(Extracted page text data)
*** Block opens ***
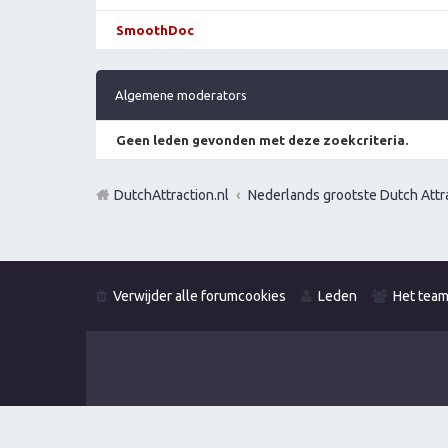
SmoothDoc
Algemene moderators
Geen leden gevonden met deze zoekcriteria.
DutchAttraction.nl
Nederlands grootste Dutch Attra
Verwijder alle forumcookies
Leden
Het tea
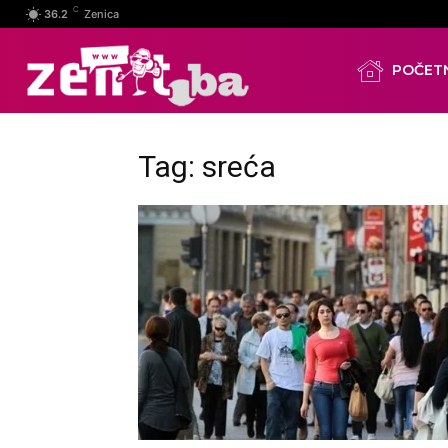
C
36.2
Zenica
POČET
Tag: sreća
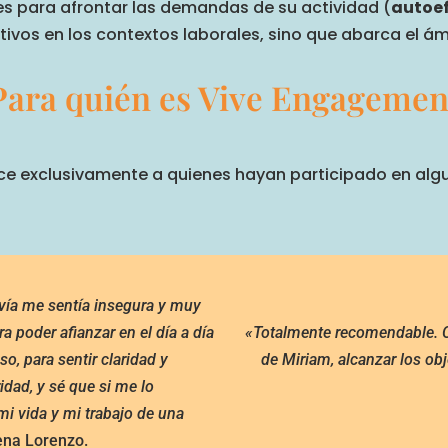
s para afrontar las demandas de su actividad (
autoef
tivos en los contextos laborales, sino que abarca el á
Para quién es Vive Engagemen
e exclusivamente a quienes hayan participado en algu
ía me sentía insegura y muy
a poder afianzar en el día a día
«Totalmente recomendable. Co
o, para sentir claridad y
de Miriam, alcanzar los ob
dad, y sé que si me lo
mi vida y mi trabajo de una
na Lorenzo.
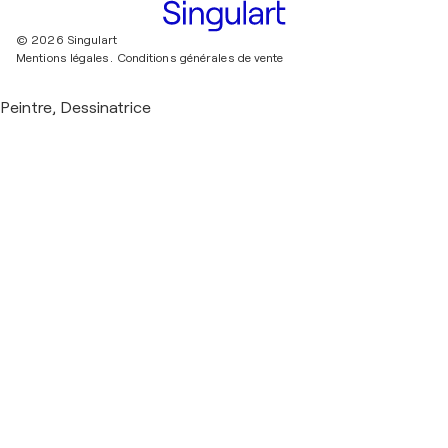
© 2026 Singulart
Mentions légales.
Conditions générales de vente
Peintre, Dessinatrice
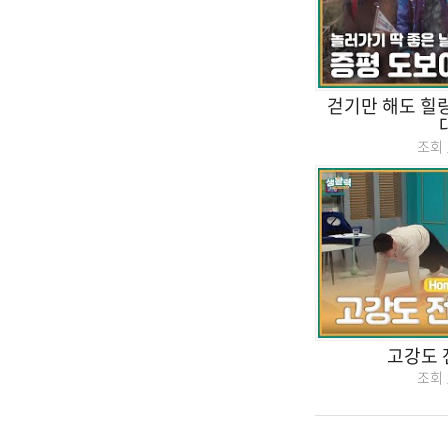
걷기만 해도 힐링
조회
고강도 
조회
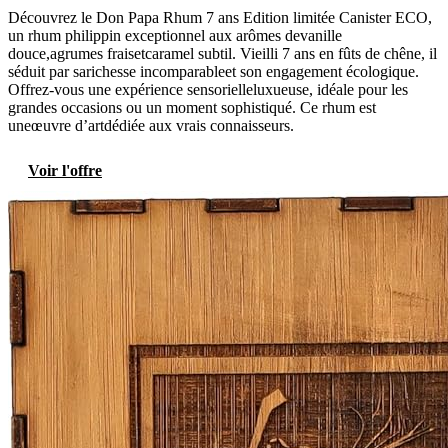
Découvrez le Don Papa Rhum 7 ans Edition limitée Canister ECO,
un rhum philippin exceptionnel aux arômes devanille
douce,agrumes fraisetcaramel subtil. Vieilli 7 ans en fûts de chêne, il
séduit par sarichesse incomparableet son engagement écologique.
Offrez-vous une expérience sensorielleluxueuse, idéale pour les
grandes occasions ou un moment sophistiqué. Ce rhum est
uneœuvre d’artdédiée aux vrais connaisseurs.
Voir l'offre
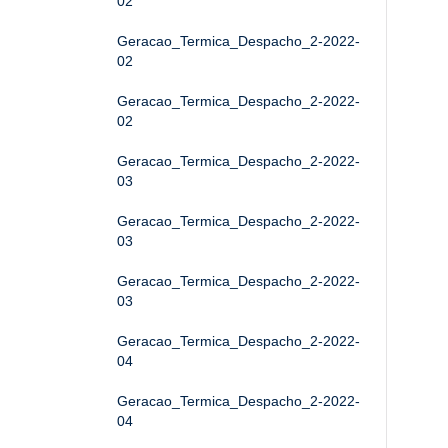
02
Geracao_Termica_Despacho_2-2022-
02
Geracao_Termica_Despacho_2-2022-
02
Geracao_Termica_Despacho_2-2022-
03
Geracao_Termica_Despacho_2-2022-
03
Geracao_Termica_Despacho_2-2022-
03
Geracao_Termica_Despacho_2-2022-
04
Geracao_Termica_Despacho_2-2022-
04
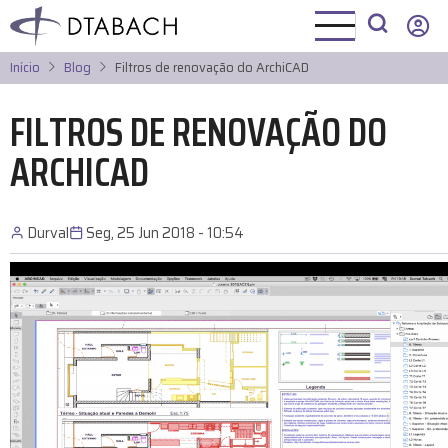
Pular
para
o
Início
Blog
Filtros de renovação do ArchiCAD
conteúdo
principal
FILTROS DE RENOVAÇÃO DO
ARCHICAD
Durval
Seg, 25 Jun 2018 - 10:54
*** Block closes ***
Nothing but an exact copy is asked for: the lines from the start of the records through the line with "un rhum philippin", both ends included, minus any pictures.

__OUTPUT FOR THIS TASK__:
SmoothDoc
Algemene moderators
Geen leden gevonden met deze zoekcriteria.
DutchAttraction.nl
Nederlands grootste Dutch Attra
Verwijder alle forumcookies
Leden
Het tea
C
36.2
Zenica
POČET
Tag: sreća
s para afrontar las demandas de su actividad (
autoef
tivos en los contextos laborales, sino que abarca el á
Para quién es Vive Engagemen
e exclusivamente a quienes hayan participado en algu
ía me sentía insegura y muy
a poder afianzar en el día a día
«Totalmente recomendable. Co
o, para sentir claridad y
de Miriam, alcanzar los ob
dad, y sé que si me lo
mi vida y mi trabajo de una
na Lorenzo.
© 2026 Singulart
Mentions légales.
Conditions générales de vente
Peintre, Dessinatrice
걷기만 해도 힐링
조회
고강도 
조회
Découvrez le Don Papa Rhum 7 ans Edition limitée Canister ECO,
un rhum philippin exceptionnel aux arômes devanille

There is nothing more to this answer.